Task to carry out: Nothing outside the range is to be copied. From the entries below, reproduce exactly the lines starting at the one with "Confidentialité" and ending at the one with "dans la partie", without pictures.

■ ■ ■ ■ ■ ■ ■

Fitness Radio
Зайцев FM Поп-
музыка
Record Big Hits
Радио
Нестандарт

■ ■ ■ ■ ■ ■ ■

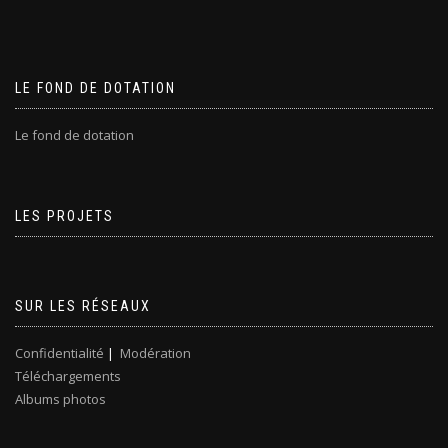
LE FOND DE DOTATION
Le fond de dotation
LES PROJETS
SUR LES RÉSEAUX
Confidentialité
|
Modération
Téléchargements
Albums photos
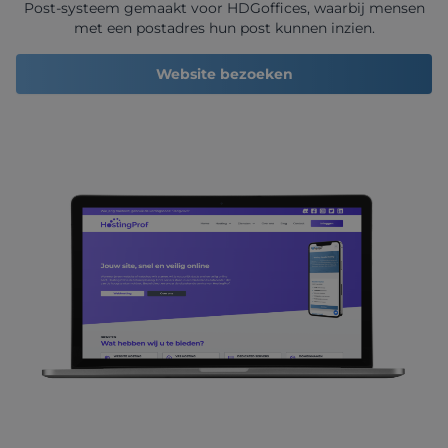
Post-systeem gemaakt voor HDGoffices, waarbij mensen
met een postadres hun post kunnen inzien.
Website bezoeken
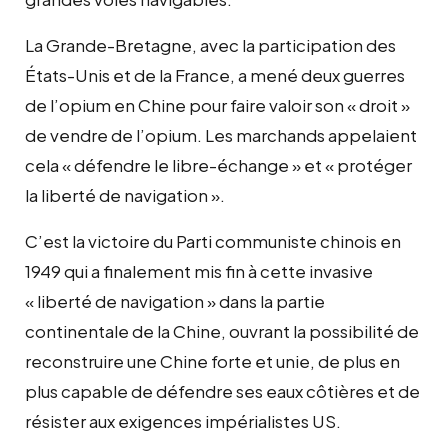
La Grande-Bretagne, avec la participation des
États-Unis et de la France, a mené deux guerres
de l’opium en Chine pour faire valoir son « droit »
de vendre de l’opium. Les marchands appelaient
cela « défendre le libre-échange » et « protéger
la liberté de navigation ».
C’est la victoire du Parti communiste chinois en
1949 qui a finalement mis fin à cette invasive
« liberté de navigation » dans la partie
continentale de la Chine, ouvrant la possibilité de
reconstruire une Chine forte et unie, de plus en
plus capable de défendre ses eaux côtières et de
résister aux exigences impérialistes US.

■ ■ ■ ■ ■ ■ ■

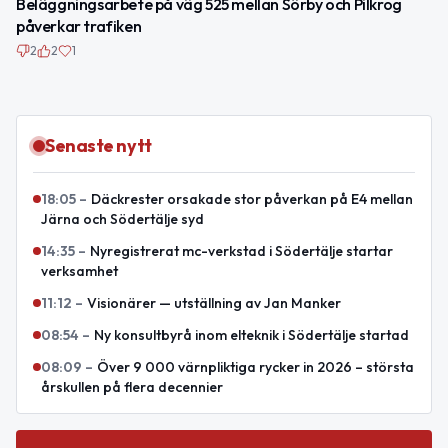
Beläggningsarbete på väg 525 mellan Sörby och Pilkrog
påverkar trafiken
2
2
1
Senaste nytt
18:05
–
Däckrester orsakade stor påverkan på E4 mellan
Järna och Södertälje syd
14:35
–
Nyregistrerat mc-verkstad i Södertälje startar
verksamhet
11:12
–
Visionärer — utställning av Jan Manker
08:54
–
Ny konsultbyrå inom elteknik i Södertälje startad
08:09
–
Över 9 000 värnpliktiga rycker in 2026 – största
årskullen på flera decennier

■ ■ ■ ■ ■ ■ ■

Problem solution:
Confidentialité
|
Modération
Téléchargements
Albums photos
Post-systeem gemaakt voor HDGoffices, waarbij mensen
met een postadres hun post kunnen inzien.
Website bezoeken
La Grande-Bretagne, avec la participation des
États-Unis et de la France, a mené deux guerres
de l’opium en Chine pour faire valoir son « droit »
de vendre de l’opium. Les marchands appelaient
cela « défendre le libre-échange » et « protéger
la liberté de navigation ».
C’est la victoire du Parti communiste chinois en
1949 qui a finalement mis fin à cette invasive
« liberté de navigation » dans la partie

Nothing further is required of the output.